WHAT THE EXERCISE ASKS: The answer should be each line from the entries below that has the word "notas" in it.

INFORMATION PROVIDED:
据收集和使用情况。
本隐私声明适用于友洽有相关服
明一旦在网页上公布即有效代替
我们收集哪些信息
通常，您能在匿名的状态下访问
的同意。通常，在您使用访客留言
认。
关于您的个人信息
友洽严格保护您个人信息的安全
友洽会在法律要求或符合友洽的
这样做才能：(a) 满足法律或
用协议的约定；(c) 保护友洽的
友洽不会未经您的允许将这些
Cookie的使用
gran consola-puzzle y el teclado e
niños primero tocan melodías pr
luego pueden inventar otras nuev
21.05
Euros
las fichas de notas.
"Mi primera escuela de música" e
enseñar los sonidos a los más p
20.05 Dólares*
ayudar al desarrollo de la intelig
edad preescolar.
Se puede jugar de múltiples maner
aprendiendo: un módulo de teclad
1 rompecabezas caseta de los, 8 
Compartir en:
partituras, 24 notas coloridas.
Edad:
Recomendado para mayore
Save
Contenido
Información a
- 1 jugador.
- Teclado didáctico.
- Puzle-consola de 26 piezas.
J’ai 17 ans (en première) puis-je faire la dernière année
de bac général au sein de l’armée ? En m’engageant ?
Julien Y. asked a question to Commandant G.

--

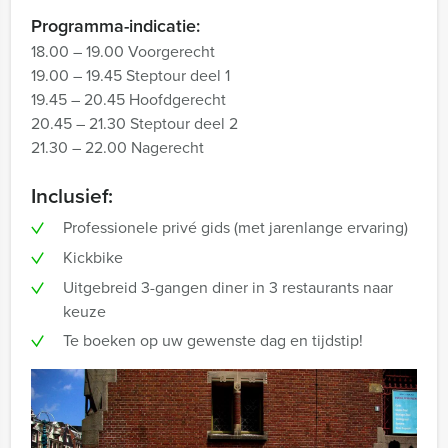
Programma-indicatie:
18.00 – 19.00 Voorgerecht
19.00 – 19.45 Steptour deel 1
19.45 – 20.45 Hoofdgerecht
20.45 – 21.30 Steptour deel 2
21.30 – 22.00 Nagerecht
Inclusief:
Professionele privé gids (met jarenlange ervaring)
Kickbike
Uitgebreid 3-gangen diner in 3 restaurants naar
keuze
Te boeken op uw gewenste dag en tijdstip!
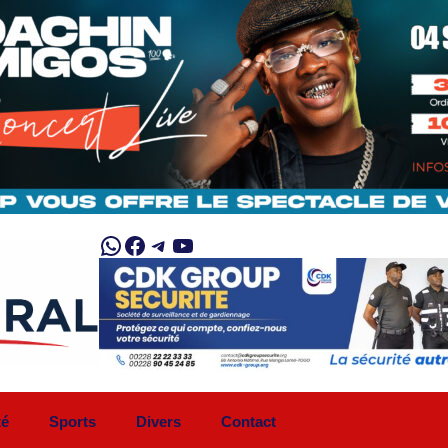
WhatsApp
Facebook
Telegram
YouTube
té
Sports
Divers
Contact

WRITTEN REPLY:
las fichas de notas.
partituras, 24 notas coloridas.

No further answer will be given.